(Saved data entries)
=== Section Start ===

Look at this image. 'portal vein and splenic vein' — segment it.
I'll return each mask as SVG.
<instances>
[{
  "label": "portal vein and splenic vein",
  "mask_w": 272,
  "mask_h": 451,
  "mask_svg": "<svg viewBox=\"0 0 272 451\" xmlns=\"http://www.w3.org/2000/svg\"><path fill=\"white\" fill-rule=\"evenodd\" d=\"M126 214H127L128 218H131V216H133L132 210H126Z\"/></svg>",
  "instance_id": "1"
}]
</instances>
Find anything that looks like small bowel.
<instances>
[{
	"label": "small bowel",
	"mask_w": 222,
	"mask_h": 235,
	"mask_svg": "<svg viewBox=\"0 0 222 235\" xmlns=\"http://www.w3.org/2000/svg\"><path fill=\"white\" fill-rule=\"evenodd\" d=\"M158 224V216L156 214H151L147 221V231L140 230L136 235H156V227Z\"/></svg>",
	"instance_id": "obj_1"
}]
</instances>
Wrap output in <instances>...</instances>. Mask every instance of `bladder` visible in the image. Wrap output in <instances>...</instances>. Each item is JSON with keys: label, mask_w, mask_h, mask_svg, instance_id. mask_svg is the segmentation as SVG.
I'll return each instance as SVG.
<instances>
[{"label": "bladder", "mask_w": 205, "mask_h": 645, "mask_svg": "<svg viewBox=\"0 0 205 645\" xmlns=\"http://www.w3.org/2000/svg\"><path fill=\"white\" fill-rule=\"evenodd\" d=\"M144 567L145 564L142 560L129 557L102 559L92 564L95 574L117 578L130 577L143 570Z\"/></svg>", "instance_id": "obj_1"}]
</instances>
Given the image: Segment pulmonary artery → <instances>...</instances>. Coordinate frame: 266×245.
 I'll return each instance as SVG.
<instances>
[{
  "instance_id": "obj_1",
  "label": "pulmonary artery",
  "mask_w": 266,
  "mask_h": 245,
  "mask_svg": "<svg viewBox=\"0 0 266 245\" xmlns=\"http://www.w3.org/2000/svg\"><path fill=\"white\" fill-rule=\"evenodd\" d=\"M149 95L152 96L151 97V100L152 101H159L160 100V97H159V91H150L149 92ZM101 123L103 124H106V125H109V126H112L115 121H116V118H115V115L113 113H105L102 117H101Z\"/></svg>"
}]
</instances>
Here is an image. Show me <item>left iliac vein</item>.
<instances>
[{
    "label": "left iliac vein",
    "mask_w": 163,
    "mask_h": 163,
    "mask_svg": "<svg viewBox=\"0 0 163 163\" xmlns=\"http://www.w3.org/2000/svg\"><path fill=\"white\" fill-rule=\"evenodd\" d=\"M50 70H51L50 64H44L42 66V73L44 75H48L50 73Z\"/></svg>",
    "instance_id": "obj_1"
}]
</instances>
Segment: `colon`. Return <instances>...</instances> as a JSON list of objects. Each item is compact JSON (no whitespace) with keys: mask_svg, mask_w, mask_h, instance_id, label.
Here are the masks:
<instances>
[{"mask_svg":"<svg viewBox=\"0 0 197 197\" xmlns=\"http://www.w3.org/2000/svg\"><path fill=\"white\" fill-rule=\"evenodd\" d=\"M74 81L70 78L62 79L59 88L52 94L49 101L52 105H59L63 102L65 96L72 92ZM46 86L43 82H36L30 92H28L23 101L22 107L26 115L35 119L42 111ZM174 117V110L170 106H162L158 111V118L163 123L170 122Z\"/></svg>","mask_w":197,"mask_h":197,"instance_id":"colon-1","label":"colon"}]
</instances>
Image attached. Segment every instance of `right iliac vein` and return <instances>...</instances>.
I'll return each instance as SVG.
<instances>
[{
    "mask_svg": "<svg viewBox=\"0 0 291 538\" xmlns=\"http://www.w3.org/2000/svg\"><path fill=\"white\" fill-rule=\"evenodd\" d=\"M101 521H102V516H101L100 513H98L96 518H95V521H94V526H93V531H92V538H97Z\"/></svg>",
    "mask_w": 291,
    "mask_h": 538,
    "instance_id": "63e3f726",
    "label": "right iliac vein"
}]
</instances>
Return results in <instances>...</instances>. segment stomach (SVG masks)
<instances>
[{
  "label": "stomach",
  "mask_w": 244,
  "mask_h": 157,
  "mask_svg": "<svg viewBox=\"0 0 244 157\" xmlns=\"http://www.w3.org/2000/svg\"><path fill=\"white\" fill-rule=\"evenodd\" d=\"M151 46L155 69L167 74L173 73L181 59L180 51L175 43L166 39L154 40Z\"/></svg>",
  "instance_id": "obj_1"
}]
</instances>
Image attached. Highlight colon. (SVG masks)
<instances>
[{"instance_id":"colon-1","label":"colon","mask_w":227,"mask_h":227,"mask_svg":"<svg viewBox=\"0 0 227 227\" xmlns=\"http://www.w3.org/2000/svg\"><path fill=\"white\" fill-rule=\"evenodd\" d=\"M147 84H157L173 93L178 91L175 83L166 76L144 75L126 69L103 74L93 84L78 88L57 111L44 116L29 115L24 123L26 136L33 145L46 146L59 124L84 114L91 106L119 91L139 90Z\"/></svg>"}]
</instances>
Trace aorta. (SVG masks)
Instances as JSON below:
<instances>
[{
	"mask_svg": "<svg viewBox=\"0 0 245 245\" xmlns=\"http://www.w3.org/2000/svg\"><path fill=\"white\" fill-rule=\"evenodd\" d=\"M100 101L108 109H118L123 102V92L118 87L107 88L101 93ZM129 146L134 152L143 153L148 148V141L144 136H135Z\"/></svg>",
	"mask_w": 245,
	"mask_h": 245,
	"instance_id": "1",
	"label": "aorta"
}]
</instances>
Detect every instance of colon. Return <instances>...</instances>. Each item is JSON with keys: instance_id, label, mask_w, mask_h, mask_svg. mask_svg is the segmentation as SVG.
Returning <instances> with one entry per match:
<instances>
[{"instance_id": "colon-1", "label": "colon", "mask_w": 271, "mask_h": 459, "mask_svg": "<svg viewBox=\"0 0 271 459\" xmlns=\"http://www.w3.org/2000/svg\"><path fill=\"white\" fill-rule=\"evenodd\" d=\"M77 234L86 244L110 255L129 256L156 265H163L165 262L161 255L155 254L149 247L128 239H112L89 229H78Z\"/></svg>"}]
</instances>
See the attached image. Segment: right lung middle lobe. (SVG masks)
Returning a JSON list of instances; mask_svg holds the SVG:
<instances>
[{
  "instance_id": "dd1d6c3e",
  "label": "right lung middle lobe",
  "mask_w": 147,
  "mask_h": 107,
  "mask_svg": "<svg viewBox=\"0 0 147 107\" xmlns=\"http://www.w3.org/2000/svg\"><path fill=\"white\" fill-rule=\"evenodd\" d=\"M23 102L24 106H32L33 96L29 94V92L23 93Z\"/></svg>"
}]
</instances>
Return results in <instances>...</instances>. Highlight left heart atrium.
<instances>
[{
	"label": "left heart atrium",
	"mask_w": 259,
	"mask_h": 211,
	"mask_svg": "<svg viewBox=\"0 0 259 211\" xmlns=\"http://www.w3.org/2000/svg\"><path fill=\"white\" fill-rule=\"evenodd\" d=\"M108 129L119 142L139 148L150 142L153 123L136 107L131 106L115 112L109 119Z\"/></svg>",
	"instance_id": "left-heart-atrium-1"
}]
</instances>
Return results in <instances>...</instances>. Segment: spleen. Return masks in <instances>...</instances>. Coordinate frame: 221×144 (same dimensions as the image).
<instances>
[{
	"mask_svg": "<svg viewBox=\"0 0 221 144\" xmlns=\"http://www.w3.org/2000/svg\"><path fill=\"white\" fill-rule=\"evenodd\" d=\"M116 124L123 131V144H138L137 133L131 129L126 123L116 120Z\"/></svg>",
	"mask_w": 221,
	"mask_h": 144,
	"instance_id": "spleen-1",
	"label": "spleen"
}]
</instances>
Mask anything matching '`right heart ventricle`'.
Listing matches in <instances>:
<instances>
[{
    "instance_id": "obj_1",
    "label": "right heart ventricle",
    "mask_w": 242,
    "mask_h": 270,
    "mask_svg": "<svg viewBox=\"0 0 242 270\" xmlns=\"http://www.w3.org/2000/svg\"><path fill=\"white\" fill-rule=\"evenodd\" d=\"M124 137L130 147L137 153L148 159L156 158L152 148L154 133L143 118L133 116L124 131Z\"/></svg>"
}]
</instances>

=== Section End ===

**EXERCISE PROMPT:** An exact repeat of the lines from the one containing "Return results in <instances>...</instances>. Segment: spleen." through the final line above, both included, is the whole answer.

**THE COMPLETED TASK:**
Return results in <instances>...</instances>. Segment: spleen. Return masks in <instances>...</instances>. Coordinate frame: 221×144 (same dimensions as the image).
<instances>
[{
	"mask_svg": "<svg viewBox=\"0 0 221 144\" xmlns=\"http://www.w3.org/2000/svg\"><path fill=\"white\" fill-rule=\"evenodd\" d=\"M116 124L123 131V144H138L137 133L131 129L126 123L116 120Z\"/></svg>",
	"mask_w": 221,
	"mask_h": 144,
	"instance_id": "spleen-1",
	"label": "spleen"
}]
</instances>
Mask anything matching '`right heart ventricle`'.
Listing matches in <instances>:
<instances>
[{
    "instance_id": "obj_1",
    "label": "right heart ventricle",
    "mask_w": 242,
    "mask_h": 270,
    "mask_svg": "<svg viewBox=\"0 0 242 270\" xmlns=\"http://www.w3.org/2000/svg\"><path fill=\"white\" fill-rule=\"evenodd\" d=\"M124 137L130 147L137 153L148 159L156 158L152 148L154 133L143 118L133 116L124 131Z\"/></svg>"
}]
</instances>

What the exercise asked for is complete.